*** Data ***
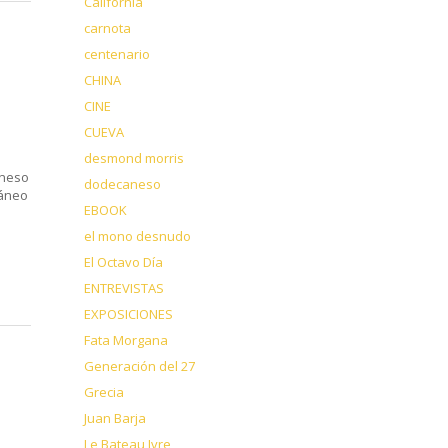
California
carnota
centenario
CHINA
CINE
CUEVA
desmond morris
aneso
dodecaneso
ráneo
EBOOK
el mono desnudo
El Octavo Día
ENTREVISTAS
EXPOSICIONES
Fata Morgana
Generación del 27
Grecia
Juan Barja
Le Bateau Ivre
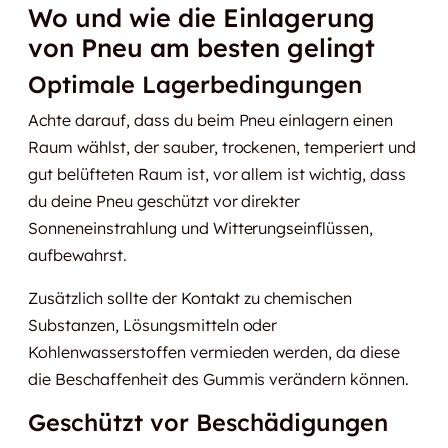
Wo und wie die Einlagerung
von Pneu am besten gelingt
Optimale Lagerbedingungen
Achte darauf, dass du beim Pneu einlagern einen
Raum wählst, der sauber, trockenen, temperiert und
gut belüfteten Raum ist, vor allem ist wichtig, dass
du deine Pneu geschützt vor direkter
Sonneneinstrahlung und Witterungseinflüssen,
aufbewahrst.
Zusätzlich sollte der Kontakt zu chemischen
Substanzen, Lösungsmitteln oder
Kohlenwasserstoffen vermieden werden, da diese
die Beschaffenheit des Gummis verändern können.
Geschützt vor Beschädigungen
***
*** Data ***
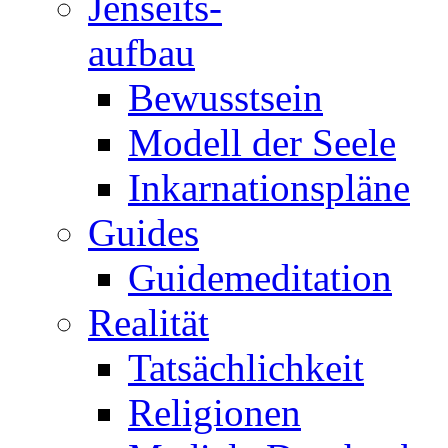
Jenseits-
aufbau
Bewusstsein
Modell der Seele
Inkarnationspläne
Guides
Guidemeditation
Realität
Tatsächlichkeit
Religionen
***
- Action item -
In the records above, find the line with "Fata Morgana" and the line with "gut belüfteten Raum", then restate word for word only those two lines and all lines between, omitting pictures.

- Result of this exercise -
Fata Morgana
Generación del 27
Grecia
Juan Barja
Le Bateau Ivre
Wo und wie die Einlagerung
von Pneu am besten gelingt
Optimale Lagerbedingungen
Achte darauf, dass du beim Pneu einlagern einen
Raum wählst, der sauber, trockenen, temperiert und
gut belüfteten Raum ist, vor allem ist wichtig, dass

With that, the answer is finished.